故に、西邑は最初からどう動くか決めていた。一切の迷い無く、彼は靄の下で坐り込んでいる聖護院の方へと向かって行った。
悪魔は反応が間に合わない。この場で対応出来たとしたら、喧嘩慣れしている鐵だけだった。それが解っていたから、西邑は真っ先に鐵を潰した。

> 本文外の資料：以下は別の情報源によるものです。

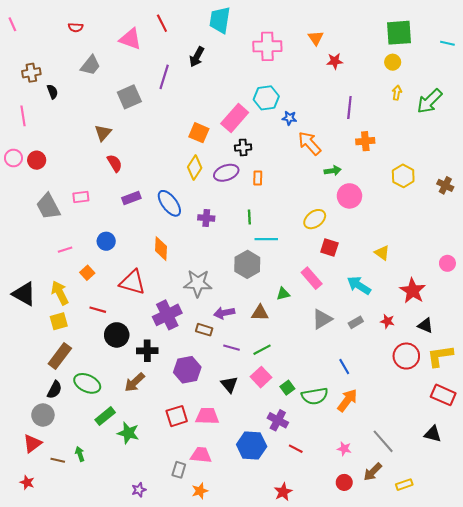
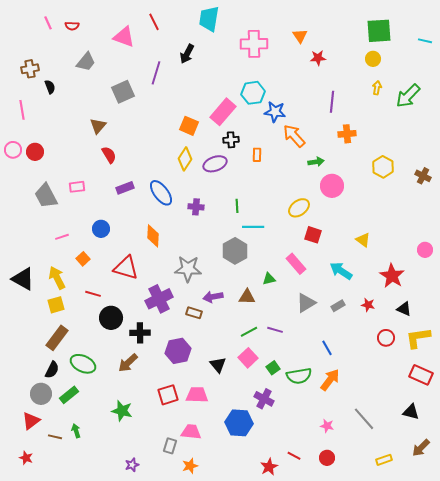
pink line: (12, 24) -> (48, 23), moved
blue star: (289, 118) -> (275, 112), size x1.5
orange rectangle: (258, 178) -> (257, 155), moved
purple line: (232, 348) -> (275, 330), moved
red circle: (406, 356) -> (386, 338), size x0.7
green rectangle: (105, 416) -> (69, 395), moved
red line: (296, 449) -> (294, 456), moved
brown arrow: (373, 472) -> (421, 448), moved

そして、瞬く間に聖護院の体に手を触れる西邑。その身体が瀕死の状態だった事も、悪魔の対応を不可能にさせていた。靄が聖護院の体から引き剥がされるのに、五秒と掛からなかっただろう。
『ぐうぅッッ‼』
聖護院から離れた紫の靄は人型を失い、天井を回り廻り続ける。西邑は聖護院の前に立ち塞がる様に立ち、再び彼の身体が奪われるのを防ごうとしていた。仮に戻っても、この距離なら又すぐに引き剥がせる。
「西邑……君……?」
悪魔が体から離れた事が影響してか、聖護院の意識が戻った。
『……これではもう先生の身体は使えないわね……。』
靄の、辛うじて眼に見える二つの紋様が二人の眷属の間を交互に動いた。そして、それは砂社日和に狙いを定めてあっという間に彼女の体へと入り込んだ。
「アアアアアアッッ⁉」
『残念だけれど、貴女は此処で終わりね。今まで御苦労様。』
砂社は一瞬、気を失った様に揺れると、闇を纏って邪悪な笑みを西邑に向けた。それは、既に砂社の意思が宿った表情ではない。事も無げに自身の腹心だった少女を斬り捨て、依り代の代替品として扱う様は当に悪魔である。
果たして、西邑は一転してピンチに陥った。悪魔が真面に動く肉体を取り戻せば、彼に苦痛を与えるのは自由自在だ。
しかし、西邑は心強い味方を得ている。
「西邑君……。君には悪い事をしてしまった。私も、この体に鞭打って最後まで戦うぞ。」
聖護院嘉久、華藏學園の数学教師にして、『裏理事会』最強の戦士である。満身創痍とはいえ、憑子に悪魔を斃せると見込まれた男の存在は脅威だろう。
そして、もう一人。
『西邑‼』
辺りに懐かしい、西邑にとって在り得ない、聞きたくもあり聞きたくもない声が響いた。少年とも少女ともつかぬ甲高い声は、彼が命を張ると決めた友の声だ。
「お前、勝手な事許りするなよ‼」
真里愛斗が天井に出来た黒紫の穴から勢い良く降りて来た。
『集まるじゃない……。明かりを点けるのは良くないわね。御莫迦な羽蟲が何も考えずに突っ込んで来る……。』
砂社の声からは華藏月子の声がする。その様から、愛斗も彼女が今悪魔に乗っ取られていると理解した。つまり、戦うべき相手を。
『行きなさい、真里君! 此処で全ての決着を付けるのよ‼』
全ての役者が揃った。
今、この瞬間に全ての運命が集束しようとしている。